Problem to work on »
If an entry below holds a picture, skip the picture and copy everything else exactly.

Available data »
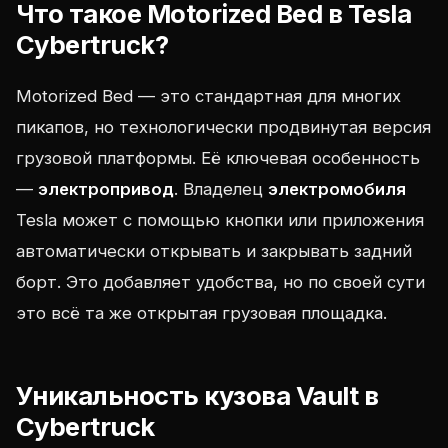
Что такое Motorized Bed в Tesla
Cybertruck?
Motorized Bed — это стандартная для многих
пикапов, но технологически продвинутая версия
грузовой платформы. Её ключевая особенность
—
электропривод
. Владелец
электромобиля
Tesla может с помощью кнопки или приложения
автоматически открывать и закрывать задний
борт. Это добавляет удобства, но по своей сути
это всё та же открытая грузовая площадка.
Уникальность кузова Vault в
Cybertruck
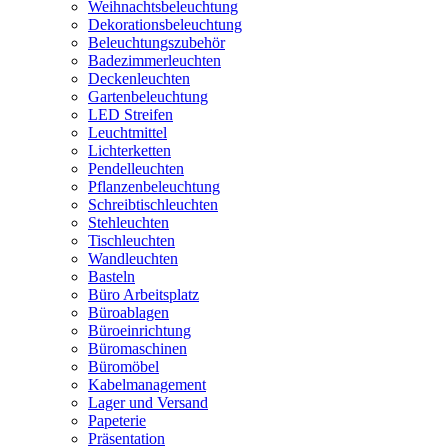
Weihnachtsbeleuchtung
Dekorationsbeleuchtung
Beleuchtungszubehör
Badezimmerleuchten
Deckenleuchten
Gartenbeleuchtung
LED Streifen
Leuchtmittel
Lichterketten
Pendelleuchten
Pflanzenbeleuchtung
Schreibtischleuchten
Stehleuchten
Tischleuchten
Wandleuchten
Basteln
Büro Arbeitsplatz
Büroablagen
Büroeinrichtung
Büromaschinen
Büromöbel
Kabelmanagement
Lager und Versand
Papeterie
Präsentation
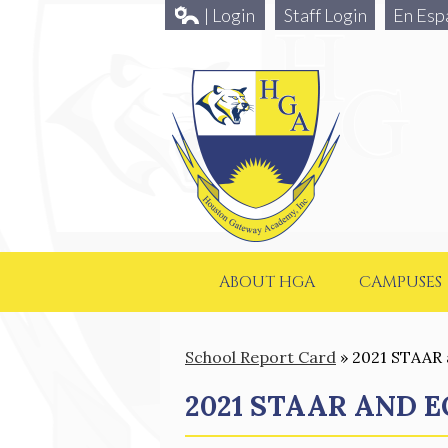
| Login
Staff Login
En Esp
ABOUT HGA
CAMPUSES
School Report Card
»
2021 STAAR 
2021 STAAR AND 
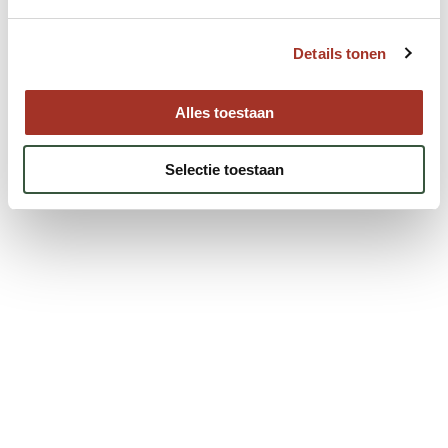
Hulp nodig bij uw zoektocht
naar een volgende reis?
Details tonen
Neem contact met ons op.
Alles toestaan
Neem contact op
Selectie toestaan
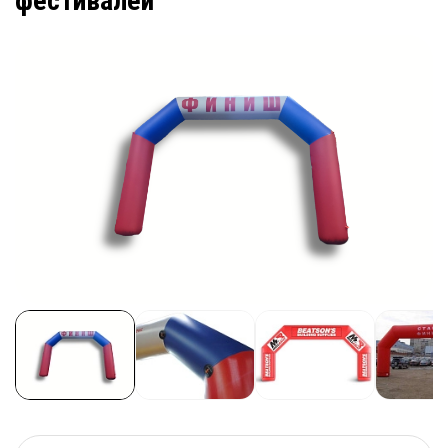
фестивалей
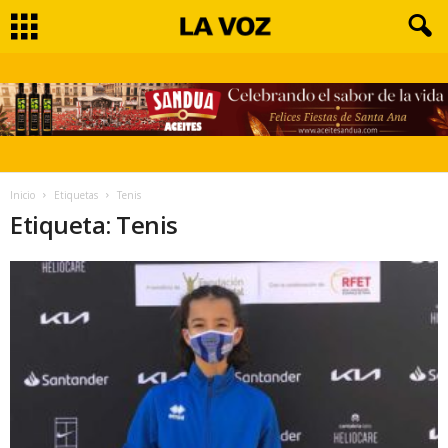
Inicio
Etiquetas
Tenis
Etiqueta: Tenis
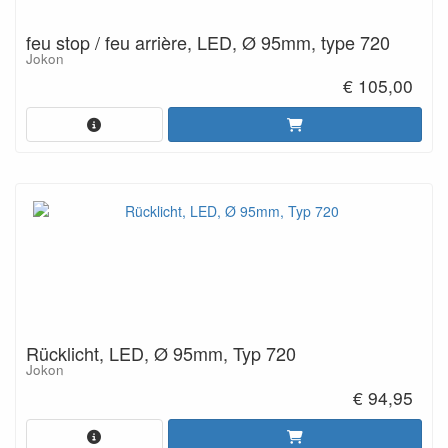
feu stop / feu arrière, LED, Ø 95mm, type 720
Jokon
€ 105,00
Rücklicht, LED, Ø 95mm, Typ 720
Jokon
€ 94,95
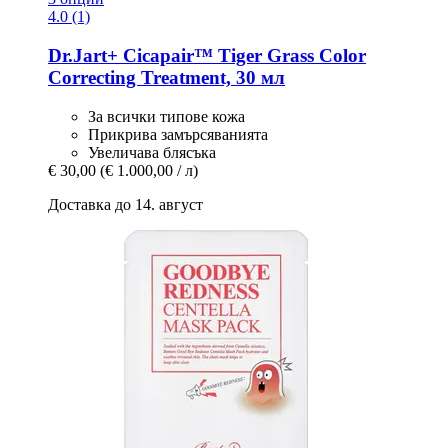
4.0 (1)
Dr.Jart+
Cicapair™ Tiger Grass Color
Correcting Treatment, 30 мл
За всички типове кожа
Прикрива замърсяванията
Увеличава блясъка
€ 30,00
(€ 1.000,00 / л)
Доставка до 14. август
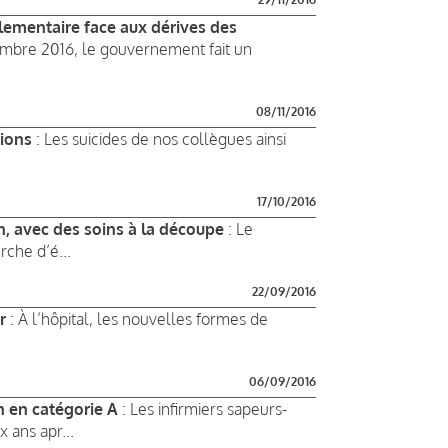
lementaire face aux dérives des
vembre 2016, le gouvernement fait un
08/11/2016
tions
: Les suicides de nos collègues ainsi
17/10/2016
on, avec des soins à la découpe
: Le
rche d’é...
22/09/2016
r
: À l’hôpital, les nouvelles formes de
06/09/2016
n en catégorie A
: Les infirmiers sapeurs-
 ans apr...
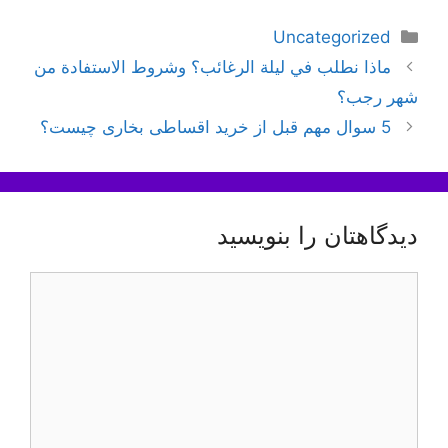
دسته‌ها
Uncategorized
ناوبری
ماذا نطلب في ليلة الرغائب؟ وشروط الاستفادة من
نوشته‌ها
شهر رجب؟
5 سوال مهم قبل از خرید اقساطی بخاری چیست؟
دیدگاهتان را بنویسید
دیدگاه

Response box »
Что такое Motorized Bed в Tesla
Cybertruck?
Motorized Bed — это стандартная для многих
пикапов, но технологически продвинутая версия
грузовой платформы. Её ключевая особенность
—
электропривод
. Владелец
электромобиля
Tesla может с помощью кнопки или приложения
автоматически открывать и закрывать задний
борт. Это добавляет удобства, но по своей сути
это всё та же открытая грузовая площадка.
Уникальность кузова Vault в
Cybertruck
Weihnachtsbeleuchtung
Dekorationsbeleuchtung
Beleuchtungszubehör
Badezimmerleuchten
Deckenleuchten
Gartenbeleuchtung
LED Streifen
Leuchtmittel
Lichterketten
Pendelleuchten
Pflanzenbeleuchtung
Schreibtischleuchten
Stehleuchten
Tischleuchten
Wandleuchten
Basteln
Büro Arbeitsplatz
Büroablagen
Büroeinrichtung
Büromaschinen
Büromöbel
Kabelmanagement
Lager und Versand
Papeterie
Präsentation
| Login
Staff Login
En Esp
ABOUT HGA
CAMPUSES
School Report Card
»
2021 STAAR 
2021 STAAR AND 
Hulp nodig bij uw zoektocht
naar een volgende reis?
Details tonen
Neem contact met ons op.
Alles toestaan
Neem contact op
Selectie toestaan
фестивалей
Inicio
Etiquetas
Tenis
Etiqueta: Tenis
feu stop / feu arrière, LED, Ø 95mm, type 720
Jokon
€ 105,00
Rücklicht, LED, Ø 95mm, Typ 720
Jokon
€ 94,95
4.0 (1)
Dr.Jart+
Cicapair™ Tiger Grass Color
Correcting Treatment, 30 мл
За всички типове кожа
Прикрива замърсяванията
Увеличава блясъка
€ 30,00
(€ 1.000,00 / л)
Доставка до 14. август
lementaire face aux dérives des
vembre 2016, le gouvernement fait un
08/11/2016
tions
: Les suicides de nos collègues ainsi
17/10/2016
on, avec des soins à la découpe
: Le
rche d’é...
22/09/2016
r
: À l’hôpital, les nouvelles formes de
06/09/2016
n en catégorie A
: Les infirmiers sapeurs-
 ans apr...
دسته‌ها
Uncategorized
ناوبری
ماذا نطلب في ليلة الرغائب؟ وشروط الاستفادة من
نوشته‌ها
شهر رجب؟
5 سوال مهم قبل از خرید اقساطی بخاری چیست؟
دیدگاهتان را بنویسید
دیدگاه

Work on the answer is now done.